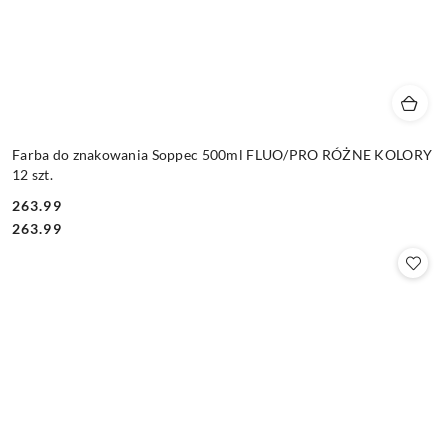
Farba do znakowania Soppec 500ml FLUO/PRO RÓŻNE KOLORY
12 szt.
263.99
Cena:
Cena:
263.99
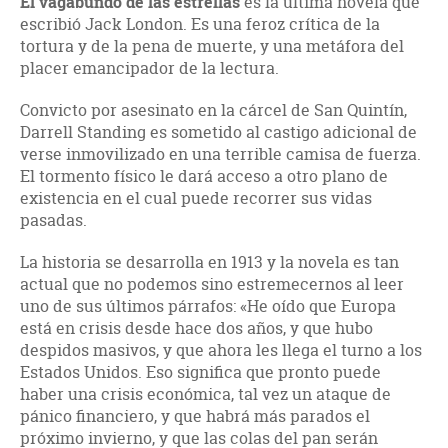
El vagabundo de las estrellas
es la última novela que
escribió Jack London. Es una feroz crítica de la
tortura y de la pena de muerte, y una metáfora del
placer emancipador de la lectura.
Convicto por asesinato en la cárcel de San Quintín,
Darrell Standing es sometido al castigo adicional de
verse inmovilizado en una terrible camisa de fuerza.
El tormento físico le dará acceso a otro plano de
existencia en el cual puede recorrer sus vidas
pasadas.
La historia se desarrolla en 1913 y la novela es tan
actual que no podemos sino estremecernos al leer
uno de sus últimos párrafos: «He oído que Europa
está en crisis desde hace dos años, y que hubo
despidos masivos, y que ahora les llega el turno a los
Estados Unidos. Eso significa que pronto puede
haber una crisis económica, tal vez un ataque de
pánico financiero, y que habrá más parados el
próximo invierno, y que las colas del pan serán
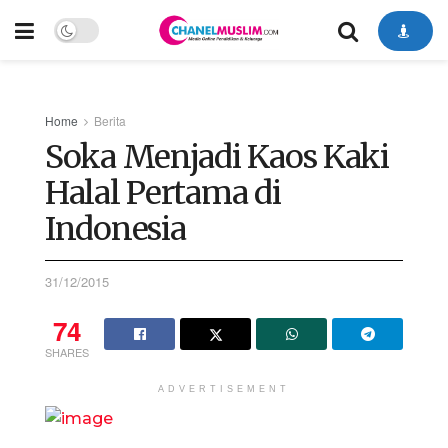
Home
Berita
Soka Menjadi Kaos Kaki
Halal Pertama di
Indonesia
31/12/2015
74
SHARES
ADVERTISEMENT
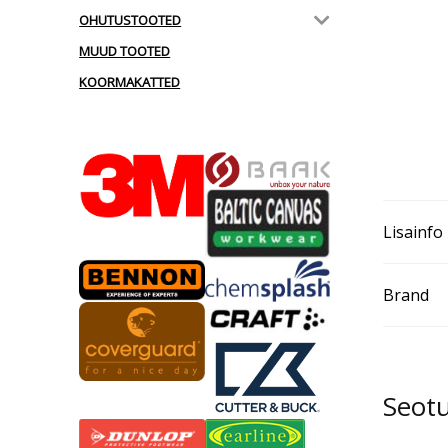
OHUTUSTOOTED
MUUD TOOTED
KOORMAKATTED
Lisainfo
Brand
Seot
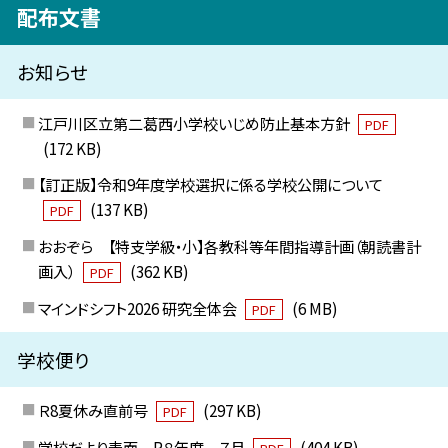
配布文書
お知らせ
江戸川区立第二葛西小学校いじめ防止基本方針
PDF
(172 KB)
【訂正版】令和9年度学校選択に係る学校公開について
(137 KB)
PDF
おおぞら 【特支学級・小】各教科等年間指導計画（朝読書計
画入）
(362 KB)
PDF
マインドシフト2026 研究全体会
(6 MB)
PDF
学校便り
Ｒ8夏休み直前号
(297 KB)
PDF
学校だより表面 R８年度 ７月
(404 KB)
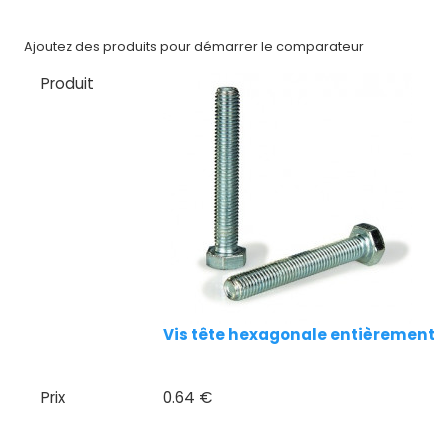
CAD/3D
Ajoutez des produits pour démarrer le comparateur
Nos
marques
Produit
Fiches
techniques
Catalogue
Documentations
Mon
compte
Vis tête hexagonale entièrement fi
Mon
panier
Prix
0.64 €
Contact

####

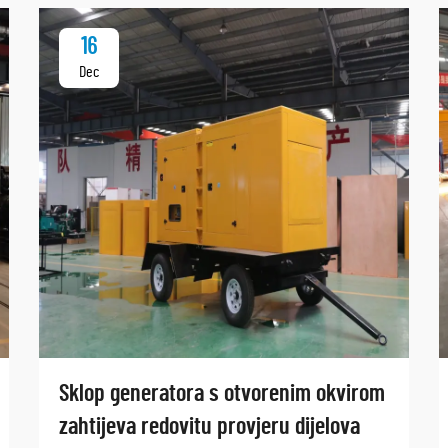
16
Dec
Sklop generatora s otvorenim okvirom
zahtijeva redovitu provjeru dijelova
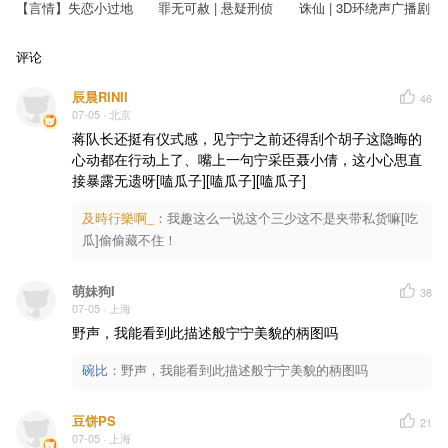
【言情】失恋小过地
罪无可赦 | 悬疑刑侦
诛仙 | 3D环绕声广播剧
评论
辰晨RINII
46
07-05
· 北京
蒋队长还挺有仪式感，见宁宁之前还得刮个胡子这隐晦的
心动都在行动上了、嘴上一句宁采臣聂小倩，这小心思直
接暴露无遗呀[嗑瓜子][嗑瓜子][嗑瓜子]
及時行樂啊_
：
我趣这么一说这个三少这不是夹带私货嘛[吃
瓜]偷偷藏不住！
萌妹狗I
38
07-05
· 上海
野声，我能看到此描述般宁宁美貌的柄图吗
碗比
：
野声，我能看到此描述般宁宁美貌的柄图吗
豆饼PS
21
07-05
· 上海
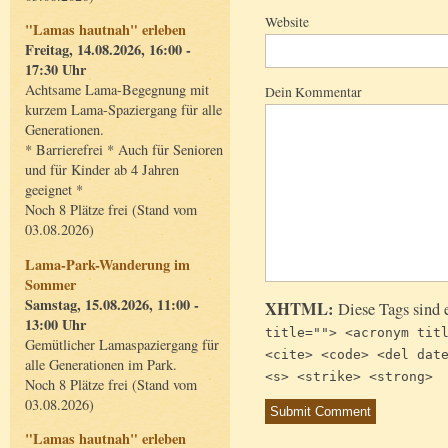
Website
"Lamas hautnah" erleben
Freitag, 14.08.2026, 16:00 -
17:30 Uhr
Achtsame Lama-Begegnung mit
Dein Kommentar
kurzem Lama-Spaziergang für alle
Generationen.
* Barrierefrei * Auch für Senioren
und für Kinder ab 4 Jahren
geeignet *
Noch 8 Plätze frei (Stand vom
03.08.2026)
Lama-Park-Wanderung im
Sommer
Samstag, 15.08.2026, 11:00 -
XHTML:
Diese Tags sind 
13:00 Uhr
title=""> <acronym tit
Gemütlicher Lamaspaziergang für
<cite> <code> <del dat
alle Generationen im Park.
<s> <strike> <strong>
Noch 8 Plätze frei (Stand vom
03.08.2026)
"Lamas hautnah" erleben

####

__Exercise aim__:
Could you count how many lines of the listing above contain the word "Park" and give only that number?

__Written solution__:
2